Travelling northward, the tunnel begins under Adanac Street and passes under the interchange between East Hastings Street and the Highway 1 offramps. It ends underneath Triumph Street, with the highway continuing north to the McGill Street interchange (to the Port of Vancouver) and the Ironworkers Memorial Second Narrows Crossing towards the District of North Vancouver. The tunnel is 730 m long. Dangerous goods are not permitted to be transported through the tunnel.

==History==
In August 1960, the Ironworkers Memorial Second Narrows Crossing (known at the time as the Second Narrows Bridge) was opened to traffic. This was followed in 1964 by the completion of the Trans Canada Highway. However, the portion of the highway passing through Vancouver was not built to highway standards. Instead, it used an existing portion of Cassiar Street, including the intersection of Cassiar and Hastings Street. This meant that traffic on the highway was controlled by traffic lights at Hastings and Cassiar also at Adanac Street and again at William Street for traffic control from the Rupert Park Diversion, all contributing to congestion especially during peak periods.
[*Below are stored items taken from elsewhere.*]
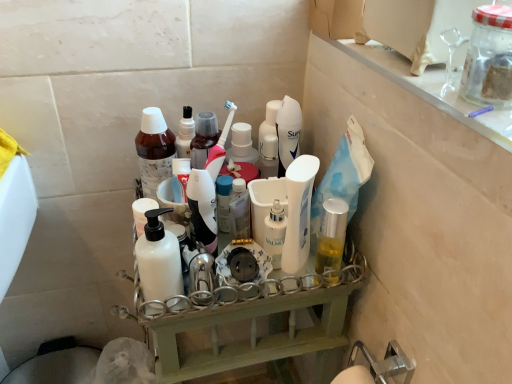 Question: Does white plastic shelf at center appear on the right side of clear glass shelf at upper right?

Choices:
 (A) yes
 (B) no

Answer: (B)

Question: From a real-world perspective, is white plastic shelf at center positioned under clear glass shelf at upper right based on gravity?

Choices:
 (A) yes
 (B) no

Answer: (A)

Question: Is white plastic shelf at center outside clear glass shelf at upper right?

Choices:
 (A) yes
 (B) no

Answer: (A)

Question: Can you confirm if white plastic shelf at center is bigger than clear glass shelf at upper right?

Choices:
 (A) yes
 (B) no

Answer: (A)

Question: From the image's perspective, is white plastic shelf at center under clear glass shelf at upper right?

Choices:
 (A) yes
 (B) no

Answer: (A)

Question: Considering the positions of white glossy lotion at center, acting as the 1th toiletry starting from the right, and white glossy lotion at center in the image, is white glossy lotion at center, acting as the 1th toiletry starting from the right, taller or shorter than white glossy lotion at center?

Choices:
 (A) tall
 (B) short

Answer: (B)

Question: Is white glossy lotion at center, the 2th toiletry viewed from the left, inside the boundaries of white glossy lotion at center, or outside?

Choices:
 (A) inside
 (B) outside

Answer: (B)

Question: Visually, is white glossy lotion at center, acting as the 1th toiletry starting from the right, positioned to the left or to the right of white glossy lotion at center?

Choices:
 (A) left
 (B) right

Answer: (A)

Question: Considering the positions of white glossy lotion at center, the 2th toiletry viewed from the left, and white glossy lotion at center in the image, is white glossy lotion at center, the 2th toiletry viewed from the left, wider or thinner than white glossy lotion at center?

Choices:
 (A) thin
 (B) wide

Answer: (B)

Question: From the image's perspective, is white matte bottle at center, marked as the second bottle in a back-to-front arrangement, above or below clear glass shelf at upper right?

Choices:
 (A) above
 (B) below

Answer: (B)

Question: Considering the positions of white matte bottle at center, which ranks as the first bottle in bottom-to-top order, and clear glass shelf at upper right in the image, is white matte bottle at center, which ranks as the first bottle in bottom-to-top order, wider or thinner than clear glass shelf at upper right?

Choices:
 (A) thin
 (B) wide

Answer: (A)

Question: Is white matte bottle at center, arranged as the 2th bottle when viewed from the top, spatially inside clear glass shelf at upper right, or outside of it?

Choices:
 (A) outside
 (B) inside

Answer: (A)

Question: In terms of size, does white matte bottle at center, marked as the second bottle in a back-to-front arrangement, appear bigger or smaller than clear glass shelf at upper right?

Choices:
 (A) big
 (B) small

Answer: (B)

Question: Looking at the image, does brown matte bottle at center, the first bottle in the top-to-bottom sequence, seem bigger or smaller compared to white matte bottle at center, which ranks as the first bottle in bottom-to-top order?

Choices:
 (A) small
 (B) big

Answer: (B)

Question: Looking at their shapes, would you say brown matte bottle at center, which is the second bottle from front to back, is wider or thinner than white matte bottle at center, marked as the second bottle in a back-to-front arrangement?

Choices:
 (A) wide
 (B) thin

Answer: (A)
The Cassiar Connector was completed in January 1992, when it was described as removing one of the last remaining traffic lights on the Trans Canada Highway and as the BC Ministry of Transportation's largest project to date. The project upgraded 2.3 km of highway south of the Ironworkers Memorial Bridge, and involved the construction of seven new overpasses, 20 retaining walls, a pedestrian bridge, two new interchanges and the Cassiar Tunnel itself which is 730m long. The total cost of construction was estimated to be C$115 million.

On Saturday, January 11, 1992, pedestrians were allowed to roam through the dual tunnels. A ceremony was also held at 1 p.m. and was attended by Transportation Minister Art Charbonneau and Vancouver Mayor Gordon Campbell. The next day, it was opened to vehicle traffic, and the Trans Canada highway was diverted to the new route.

==Highway expansion==
In 2005, the British Columbian government introduced an infrastructure plan known as the "Gateway Program." As part of that program, the Trans-Canada Highway through the Cassiar Connector was increased to three lanes in each direction. The lanes were intended to be used primarily for dedicated entry and exit lanes. Because the tunnel was originally designed to have three lanes in each direction, expansion was not necessary.